(Title in progress.)
This model seeks to better understand the social psychology behind music. By analyzing lyrics, genre trends, and other song metadata, MUSIC seeks to dive deeper into how and why pop culture reflects the sociopolitical environment it's created in.
To set up the codebase, you will need a Genius API Token. Get one here: https://genius.com/api-clients.
Install miniconda3. Run sh setup.sh
then activate the conda environment with conda activate cs229
.
Deprecated files: hot-100.csv
- This is not ours, found online.
- SCHEMA: chart_position,chart_date,song,performer,song_id,instance,time_on_chart,consecutive_weeks,previous_week,peak_position,worst_position,chart_debut,chart_url
song-lyrics folder
- Lyrics of ~20 songs scraped directly from Genius
- Saved as separate files
song-metadata.csv
- Metadata for ~20 songs saved in CSV
Current files: processed-hot-100.csv
- Transformed version of hot-100.csv which has the columns that we want.
- SCHEMA: song,performer,chart_instances,time_on_chart,peak_position,worst_position
- Here, time_on_chart is a list of values that has pairs of date/position
sample-processed-hot-100.csv
- Copy of the first 500ish datapoints from the processed-hot-100.csv. Using this to train before we get cluster access.
- Same schema as above.
processed-hot-100-with-lyrics-metadata.csv
- SCHEMA: song,performer,chart_instances,time_on_chart,peak_position,worst_position,lyrics,metadata
- Here, lyrics are a single string, with line breaks being denoted by "/".
- Here, metadata is a dictionary with keys of 'Producer', 'Writers' (list), 'Release Date', and 'Tags' (list).

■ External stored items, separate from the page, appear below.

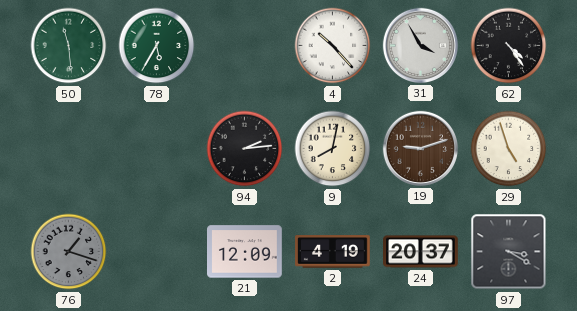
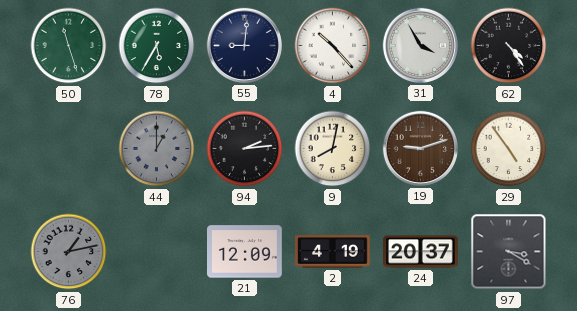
50: 11:29 -> 11:27
55: none -> 9:01
44: none -> 1:00
29: 4:57 -> 4:54
76: 1:18 -> 1:13
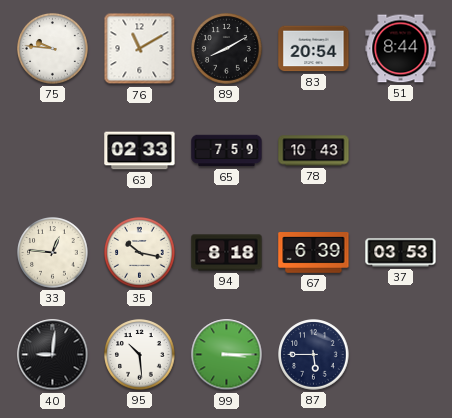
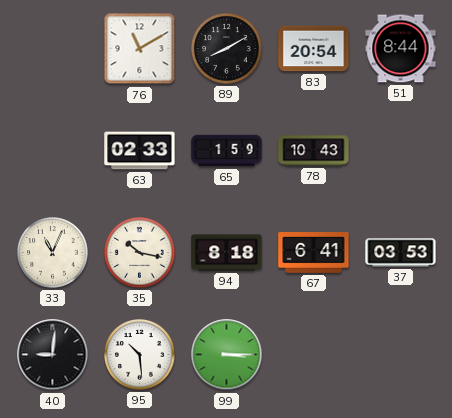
75: 9:46 -> none
65: 7:59 -> 1:59
33: 12:46 -> 11:04
67: 6:39 -> 6:41
87: 5:45 -> none
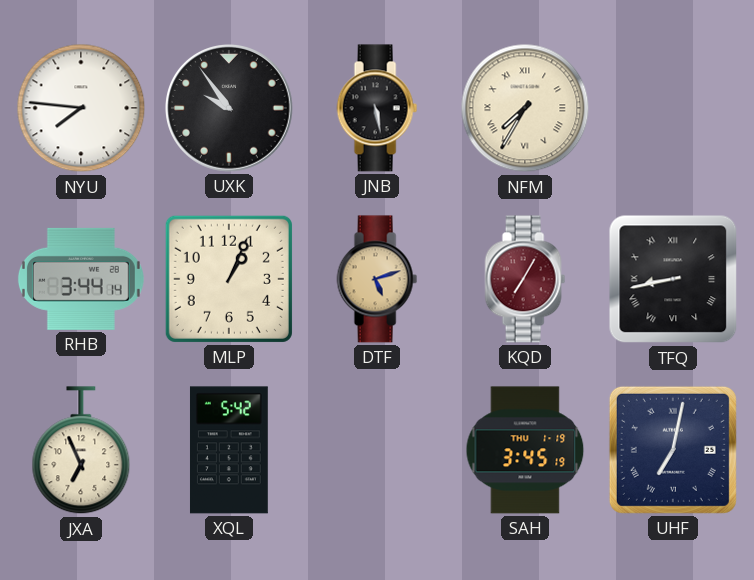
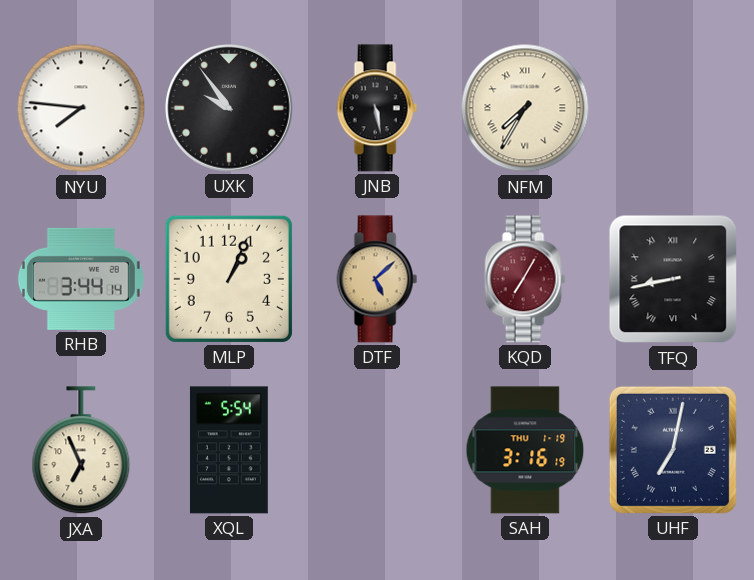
DTF: 5:12 -> 5:08
XQL: 5:42 -> 5:54
SAH: 3:45 -> 3:16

SAMPLE SCRAPE: ENDING ON MEH (Playboi Carti, ROW 512) SCRAPE 1: ENDING ON BAD BOY THIS BAD BOY THAT (Bad Boy's Da Band, ROW 512 + 1762) SCRAPE 2: ENDING ON BETTER AS A MEMORY (Kenny Chesney, ROW 512 + 1762 + 505) SCRAPE 3: ENDING ON Callin' Doctor Casey (John D. Loudermilk, ROW 512 + 1762 + 505 + 1093) SCRAPE 4: ENDING ON DOIN' THIS (Luke Combs, ROW 512 + 1762 + 505 + 1093 + 2235) SCRAPE 5: ENDING ON DRINK IN MY HAND (Eric Church, ROW 512 + 1762 + 505 + 1093 + 2235 + 614) SCRAPE 6: ENDING ON EYES CLOSED (Ed Sheeran, ROW 512 + 1762 + 505 + 1093 + 2235 + 614 + 656) SCRAPE 7: ENDING ON GETTING AWAY WITH IT (Electronic, ROW 512 + 1762 + 505 + 1093 + 2235 + 614 + 656 + 1307) SCRAPE 8: ENDING ON HEAT OF THE MOMENT (Asia, ROW 512 + 1762 + 505 + 1093 + 2235 + 614 + 656 + 1307 + 1371) SCRAPE 9: ENDING ON INSIDE A DREAM (Jane Wiedlin, ROW 512 + 1762 + 505 + 1093 + 2235 + 614 + 656 + 1307 + 1371 + 3413) SCRAPE 10: ENDING ON LOVE SOMEBODY (Maroon 5, ROW 512 + 1762 + 505 + 1093 + 2235 + 614 + 656 + 1307 + 1371 + 3413 + 2970) SCRAPE 11: ENDING ON SUPERMODEL (Rupaul, ROW 512 + 1762 + 505 + 1093 + 2235 + 614 + 656 + 1307 + 1371 + 3413 + 2970 + 8227) SCRAPE 12: ENDING ON ALL SONGS SCRAPED (ROW 512 + 1762 + 505 + 1093 + 2235 + 614 + 656 + 1307 + 1371 + 3413 + 2970 + 8227 + 6616)
SPLIT INTO 3 FILES TO MATCH GITHUB FILE LIMIT!